LORDSTOWN - The constant but temporary deafening noise being emitted from a new Utica Shale horizontal gas well made it difficult for neighbors to hear one another Monday afternoon, despite their shouts.
Still, few were complaining, noting they, too, rely on natural gas to heat their homes.
"I am not a complainer. I just go with the flow," said Edna Trinkle, who lives on Spring Pines Drive in the Westwood Lake mobile home park, less than 300 feet from the well site.
From her backyard, Trinkle has a clear view of the giant flames burning on just the other side of the tree line.
At the well site located in a Brunstetter Road field, two giant flames could be seen "flaring" Monday afternoon. Flaring is the controlled burn of natural gas that is common practice in the oil and gas industry to test the well's productivity and stabilize its pressure, according to the Ohio Environmental Protection Agency. The flaring process began about a week ago, but after burning relatively quietly since then, an incredibly loud, constant roar erupted over the weekend.
According to the Ohio EPA, flares generate heat and noise, and large flares can be quite noisy because of the volume and velocity of the gas going through the flare stack. Flare size and brightness are related to the type and amount of gas or liquids in the flare stack.
Tribune Chronicle / Brenda J. Linert
Two natural gas flares can be seen at the site of a recently drilled and hydraulically fractured new horizontal Utica Shale well along Brunstetter Road in Lordstown. Neighbors are dealing with the constant noise coming from the site, expected to last another two weeks.
In a prepared statement, well operator Halcon Resources said it is not unusual for noise levels to rise and fall.
"Inspectors at ODNR (Ohio Department of Natural Resources) have visited the site and have reported that there are no problems. The noise is only temporary and may last for up to 2 weeks. We will do the best we can to reduce the impact on the neighbors," Halcon officials said.

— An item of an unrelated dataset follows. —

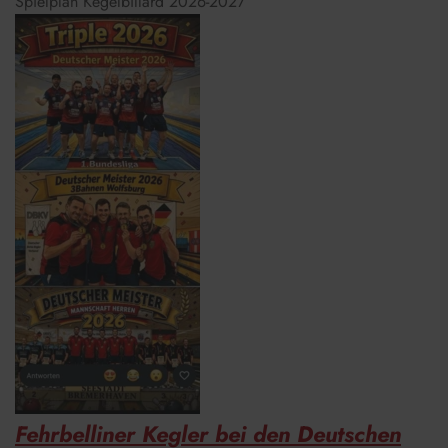
Spielplan Kegelbillard 2026-2027
Fehrbelliner Kegler bei den Deutschen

While Trinkle admits she has moved her sleeping quarters into the living room of her mobile home in an attempt to get further away from the noise, she complained little and noted it will be temporary. "I am tolerating it. They are in my backyard, but you can't beat city hall, so I tolerate it. It's only going to be two more weeks," Trinkle said. "You get used to it."
Trinkle's neighbor, Pat McCrudden, is angry, though, and she wants people to know it.
McCrudden, an opponent of horizontal drilling, said she has not been able to sleep, cannot work in her yard and points out if there was a tornado siren, she would never be able to hear it.
A little further away from the drill site, Reva Montgomery was working in her yard Monday afternoon, ignoring the constant dull roar.
"It's not as peaceful here as it used to be," Montgomery said with a chuckle. "But it's only temporary."
From inside her Brunstetter Road home, located about 900 feet from the well site, she said the sound is easily drowned out by the television.